◆ Task goal: Retype the listing exactly. Leave out the images.

◆ Supplied material:
━━━━━━━━━━━━━━━━━━━━

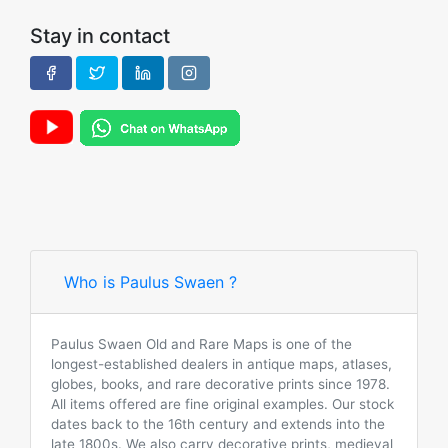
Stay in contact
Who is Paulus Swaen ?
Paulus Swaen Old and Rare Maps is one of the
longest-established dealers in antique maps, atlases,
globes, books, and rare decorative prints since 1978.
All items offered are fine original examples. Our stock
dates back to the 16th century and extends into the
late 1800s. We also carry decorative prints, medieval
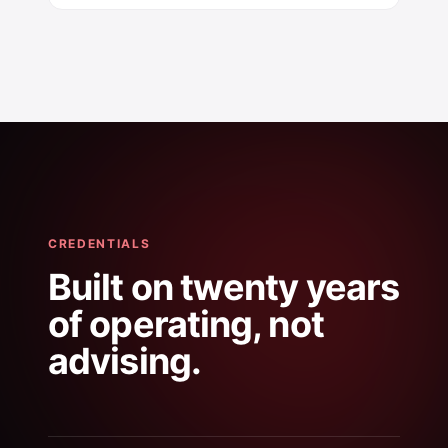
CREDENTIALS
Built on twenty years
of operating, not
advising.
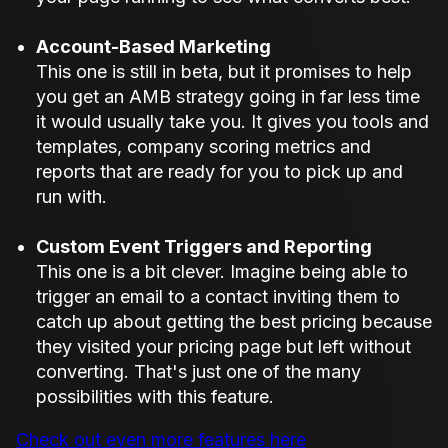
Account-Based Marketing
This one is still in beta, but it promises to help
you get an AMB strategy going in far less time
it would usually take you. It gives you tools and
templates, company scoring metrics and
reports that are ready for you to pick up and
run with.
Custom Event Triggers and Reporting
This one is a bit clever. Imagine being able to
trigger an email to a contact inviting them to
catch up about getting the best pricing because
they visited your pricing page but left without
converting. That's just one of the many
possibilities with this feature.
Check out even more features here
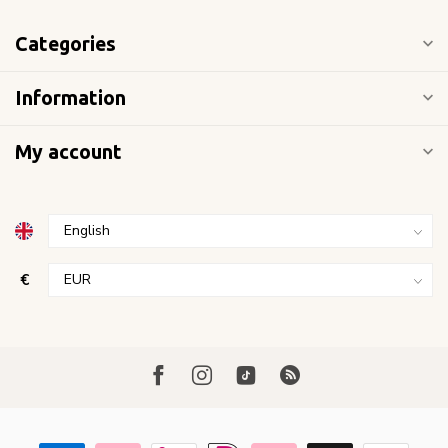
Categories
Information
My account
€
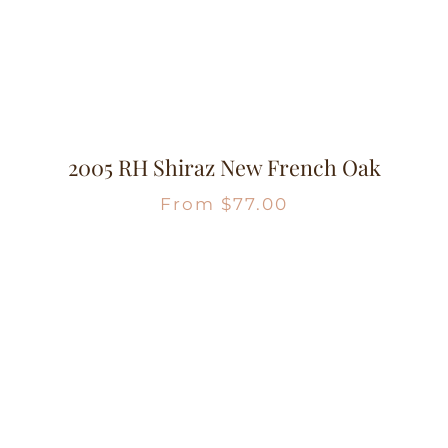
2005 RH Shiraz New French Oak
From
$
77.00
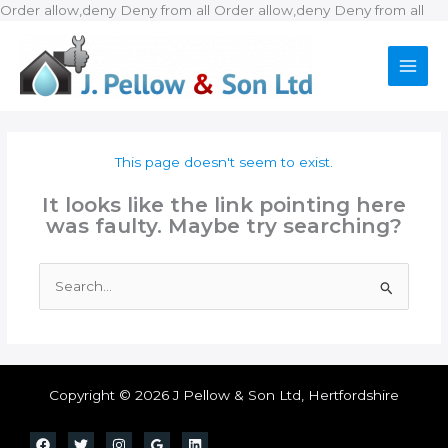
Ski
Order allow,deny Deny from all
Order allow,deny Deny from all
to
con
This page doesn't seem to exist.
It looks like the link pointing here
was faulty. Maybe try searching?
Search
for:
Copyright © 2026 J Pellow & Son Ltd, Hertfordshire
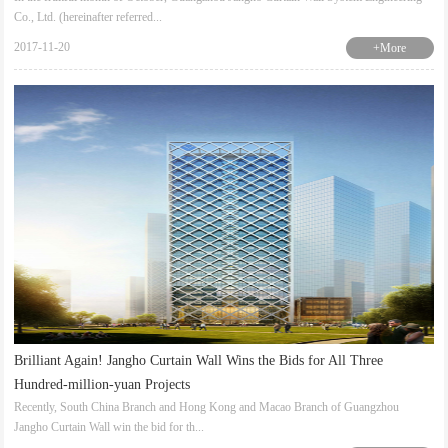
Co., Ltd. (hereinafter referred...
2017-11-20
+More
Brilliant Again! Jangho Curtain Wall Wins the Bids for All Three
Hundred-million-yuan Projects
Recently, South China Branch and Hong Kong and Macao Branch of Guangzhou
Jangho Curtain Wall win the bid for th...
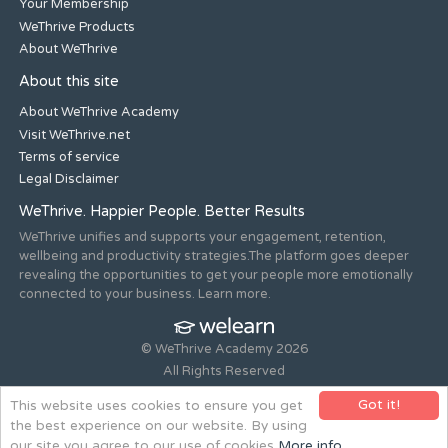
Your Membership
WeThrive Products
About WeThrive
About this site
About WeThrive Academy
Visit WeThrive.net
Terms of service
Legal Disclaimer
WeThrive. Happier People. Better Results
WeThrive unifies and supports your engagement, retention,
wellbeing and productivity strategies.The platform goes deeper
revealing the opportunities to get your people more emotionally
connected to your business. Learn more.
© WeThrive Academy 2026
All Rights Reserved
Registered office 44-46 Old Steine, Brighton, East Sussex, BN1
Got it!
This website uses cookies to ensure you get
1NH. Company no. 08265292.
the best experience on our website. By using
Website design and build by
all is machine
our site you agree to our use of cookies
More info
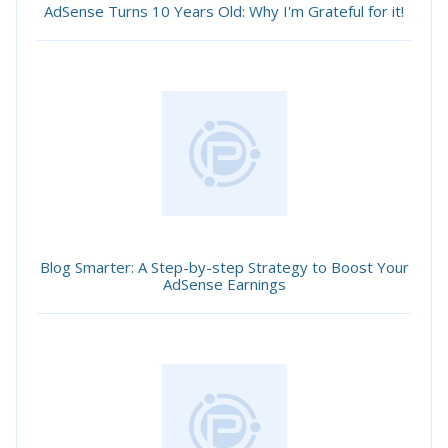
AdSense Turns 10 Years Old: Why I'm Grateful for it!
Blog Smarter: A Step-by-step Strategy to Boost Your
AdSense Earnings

━━━━━━━━━━━━━━━━━━━━

◆ Response area:
Stay in contact
Who is Paulus Swaen ?
Paulus Swaen Old and Rare Maps is one of the
longest-established dealers in antique maps, atlases,
globes, books, and rare decorative prints since 1978.
All items offered are fine original examples. Our stock
dates back to the 16th century and extends into the
late 1800s. We also carry decorative prints, medieval
CREDENTIALS
Built on twenty years
of operating, not
advising.
Account-Based Marketing
This one is still in beta, but it promises to help
you get an AMB strategy going in far less time
it would usually take you. It gives you tools and
templates, company scoring metrics and
reports that are ready for you to pick up and
run with.
Custom Event Triggers and Reporting
This one is a bit clever. Imagine being able to
trigger an email to a contact inviting them to
catch up about getting the best pricing because
they visited your pricing page but left without
converting. That's just one of the many
possibilities with this feature.
Check out even more features here
Categories
Information
My account
€
2005 RH Shiraz New French Oak
From
$
77.00
Ski
Order allow,deny Deny from all
Order allow,deny Deny from all
to
con
This page doesn't seem to exist.
It looks like the link pointing here
was faulty. Maybe try searching?
Search
for:
Copyright © 2026 J Pellow & Son Ltd, Hertfordshire
Co., Ltd. (hereinafter referred...
2017-11-20
+More
Brilliant Again! Jangho Curtain Wall Wins the Bids for All Three
Hundred-million-yuan Projects
Recently, South China Branch and Hong Kong and Macao Branch of Guangzhou
Jangho Curtain Wall win the bid for th...
Your Membership
WeThrive Products
About WeThrive
About this site
About WeThrive Academy
Visit WeThrive.net
Terms of service
Legal Disclaimer
WeThrive. Happier People. Better Results
WeThrive unifies and supports your engagement, retention,
wellbeing and productivity strategies.The platform goes deeper
revealing the opportunities to get your people more emotionally
connected to your business. Learn more.
© WeThrive Academy 2026
All Rights Reserved
Registered office 44-46 Old Steine, Brighton, East Sussex, BN1
Got it!
This website uses cookies to ensure you get
1NH. Company no. 08265292.
the best experience on our website. By using
Website design and build by
all is machine
our site you agree to our use of cookies
More info
AdSense Turns 10 Years Old: Why I'm Grateful for it!
Blog Smarter: A Step-by-step Strategy to Boost Your
AdSense Earnings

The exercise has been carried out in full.